Si pensava dovessero amputarmi, finalmente e, senza che si provassero altre alternative, mi hanno operato inserendomi una mega protesi che mi ha rimesso in piedi. Ho sofferto moltissimo nel dopo operazione, dolori lancinanti, terribili, ho potuto camminare di nuovo anche se con le stampelle, ma soprattutto ho imparato in quel periodo a viaggiare con la mente, a stare bene da sola, ad amare gli altri che mi hanno circondato di affetto. Sono davvero cambiata e stare qui a Palermo nella mia casa che non è di mia proprietà ma che sento profondamente mia, mi rende felice.

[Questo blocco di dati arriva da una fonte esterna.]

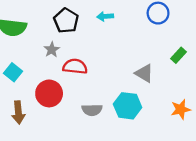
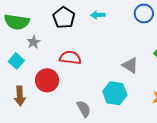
gray star: (52, 50) -> (33, 42), moved
gray semicircle: (92, 110) -> (84, 109), moved, turned -120

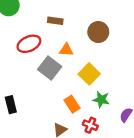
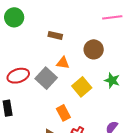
red ellipse: (29, 44) -> (18, 76), moved
green star: (101, 100) -> (112, 80), moved

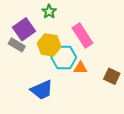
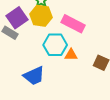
pink rectangle: (83, 36) -> (73, 24), turned -30
yellow hexagon: (49, 45) -> (41, 16), moved

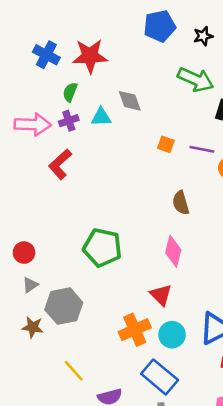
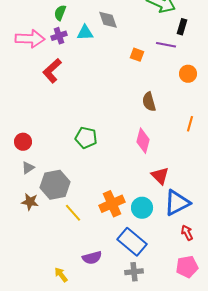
purple line: (202, 149) -> (166, 45), moved
green pentagon: (102, 248) -> (86, 138), size x0.7
red triangle: (161, 295) -> (160, 176), moved
yellow line: (74, 371) -> (73, 213), moved

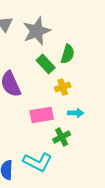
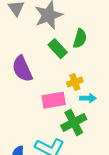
yellow cross: (63, 87) -> (75, 82), moved
green cross: (62, 137) -> (74, 122), size x1.4

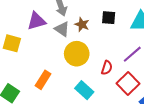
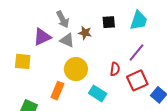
yellow circle: (77, 54) -> (76, 69), moved
red square: (128, 84) -> (137, 80), turned 30

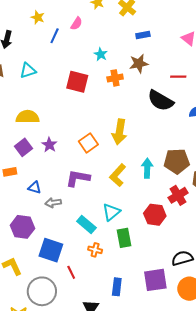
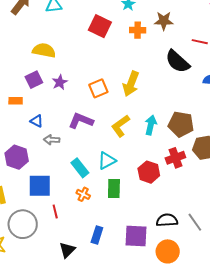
blue square: (51, 250) -> (40, 186), turned -30

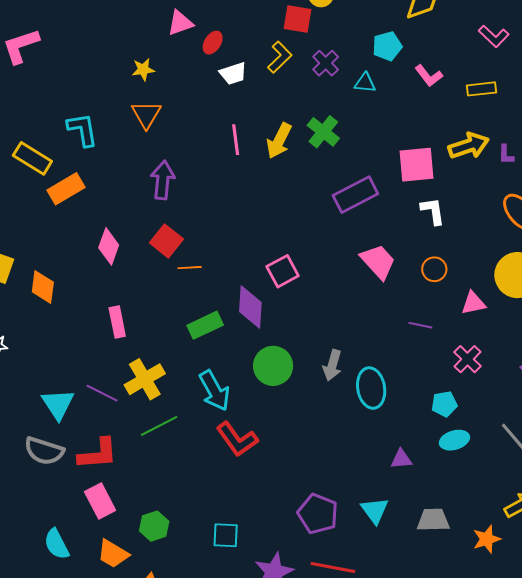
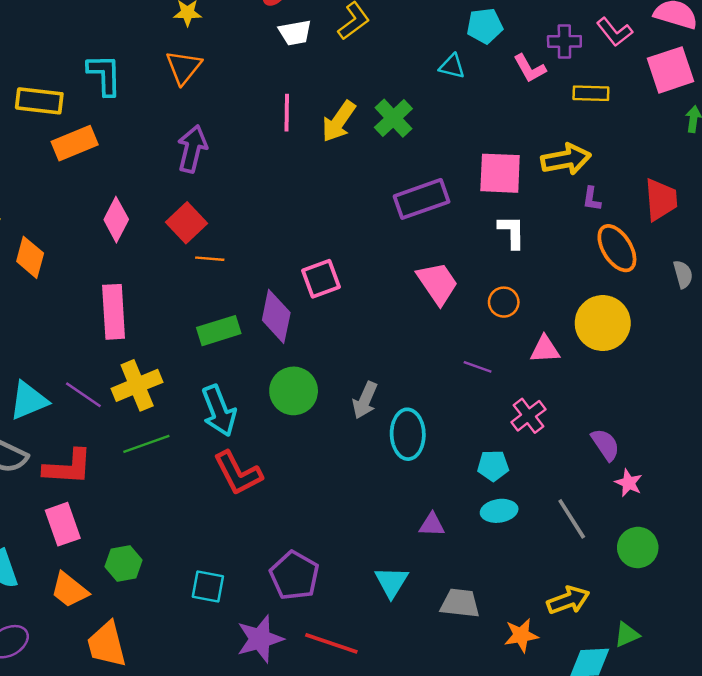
purple cross: (326, 63) -> (564, 41), moved, turned 36
purple L-shape: (506, 155) -> (592, 199), moved
yellow rectangle: (32, 158) -> (39, 101), turned -33
pink rectangle: (117, 322) -> (114, 312), size x1.4
cyan triangle: (58, 404) -> (29, 401), turned 33
purple pentagon: (318, 514) -> (294, 576), moved

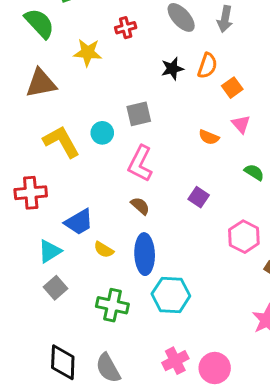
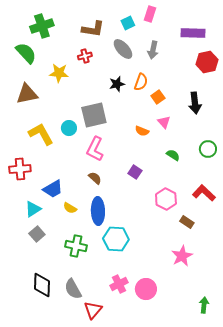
gray square: (139, 114) -> (94, 115), size x1.5

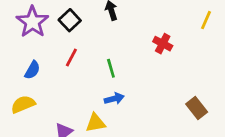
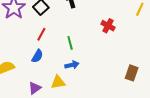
blue semicircle: (32, 70) -> (37, 56), moved
brown rectangle: (197, 108) -> (132, 73), turned 56

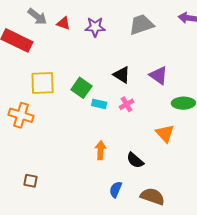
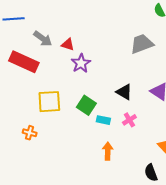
purple star: (95, 27) -> (81, 63), moved, turned -30
orange cross: (21, 115) -> (30, 133), size x0.6
orange arrow: (100, 150) -> (108, 151), moved
black semicircle: (135, 160) -> (151, 173), moved, turned 30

Sono diventata una casalinga ma viaggio con la testa, questo cambiamento mi dà molta forza, non ho più la spinta a viaggiare, posso di nuovo camminare senza il bastone che aveva seguito le stampelle e certo, non disdegno il viaggio ma non ne sento più l’impellente necessità.
I miei figli vivono una a Londra, l’altro a Berlino, mi vogliono vìcino e probabilmente cercheremo un luogo dove ritrovarci noi tre insieme. Penso che il mio ultimo viaggio sarà per loro, forse in Spagna. Lavoro ancora, sono in una situazione di limbo rispetto alla pensione, per lunghi anni ho continuato a pagare ma i miei versamenti sono andati a male, per molti anni non c’era un contenitore dove versarli, essendo io a gestione separata; perciò, sono costretta ad essere ancora molto attiva nel lavoro, per piacere e per necessità. Per tutta la vita sono stata consulente di organizzazione e formatrice, le mie aule erano sempre piene. Qualche anno fa, ho conseguito un master in executive coaching, aiuto le persone a sviluppare i propri talenti, sia nelle organizzazioni che nella vita. Ho fondato inoltre una società dal suggestivo nome: “Mondi Possibili” dove con i nostri strumenti informatizzati facciamo una simulazione delle potenzialità dei ragazzi, lo applichiamo nelle aziende, per giovani neoassunti o in cerca di lavoro.
Amo la vita e voglio viverla il più a lungo possibile, con la testa a posto però, forse mi sposterò ancora dove mi porterà l’amore. Non mi muovo più come una pazza, non ho più bisogno d vivere a 2000 giri, i giri me li faccio da sola.